Esta parábola implica una admonición para todas las iglesias cristianas. Si sus ministros no enseñan sanas doctrinas, y sus miembros no viven santamente, están en gran riesgo de perderse. Dios los observa constantemente y lleva cuenta de todas sus acciones. Acaso sean muy fieles en el cumplimiento de ritos y ceremonias. Acaso sean árboles cubiertos de las hojas del culto, los servicios y los sacramentos. Pero si carecen de los frutos del espíritu, serán considerados como estorbos en el huerto del Señor. A menos que se arrepientan serán cortados. Así sucedió con la iglesia judaica cuarenta años después de la ascensión de nuestro Señor; así ha sucedido con las iglesias de África; y así es de temerse que acontecerá con otras muchas hasta el fin del mundo.

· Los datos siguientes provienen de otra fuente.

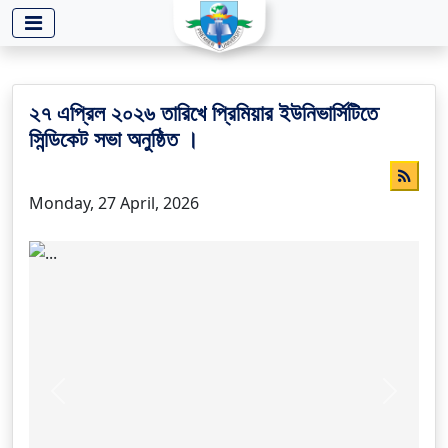
-->
২৭ এপ্রিল ২০২৬ তারিখে প্রিমিয়ার ইউনিভার্সিটিতে
সিন্ডিকেট সভা অনুষ্ঠিত ।
Monday, 27 April, 2026
Previous
Next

Pero la admonición dirigida a los cristianos no convertidos es todavía más clara. En toda congregación donde se oye predicar el Evangelio hay muchos que se encuentran al borde de un abismo. Han estado creciendo por mucho tiempo en la parte más fértil de la viña del Señor, y sin embargo no han producido fruto. Han oído predicar fielmente el Evangelio centenares de domingos, y sin embargo, jamás lo han abrazado, ni tomado la cruz y seguido a Cristo. Tal vez no cometen aquellos pecados que el mundo llama graves, pero por otra parte, no hacen nada en Gloria de Dios. Nada hay en su religión que sea de un carácter positivo. A cada uno de ellos el Dueño de la viña podría con razón decir: «He aquí muchos años ha que vengo a buscar fruto en esta higuera, y no lo hallo; córtala, es un estorbo en la viña.» Hay millares de cristianos de respetabilidad que se encuentran en estas circunstancias, y que no saben absolutamente cuan cerca están del abismo de perdición. No olvidemos por un momento que contentarnos con ir a la iglesia a oír predicar, en tanto que nuestras vidas son estériles en bienes, es una conducta altamente ofensiva a Dios. Nos exponemos a que nos arroje de sí repentina e irremediablemente.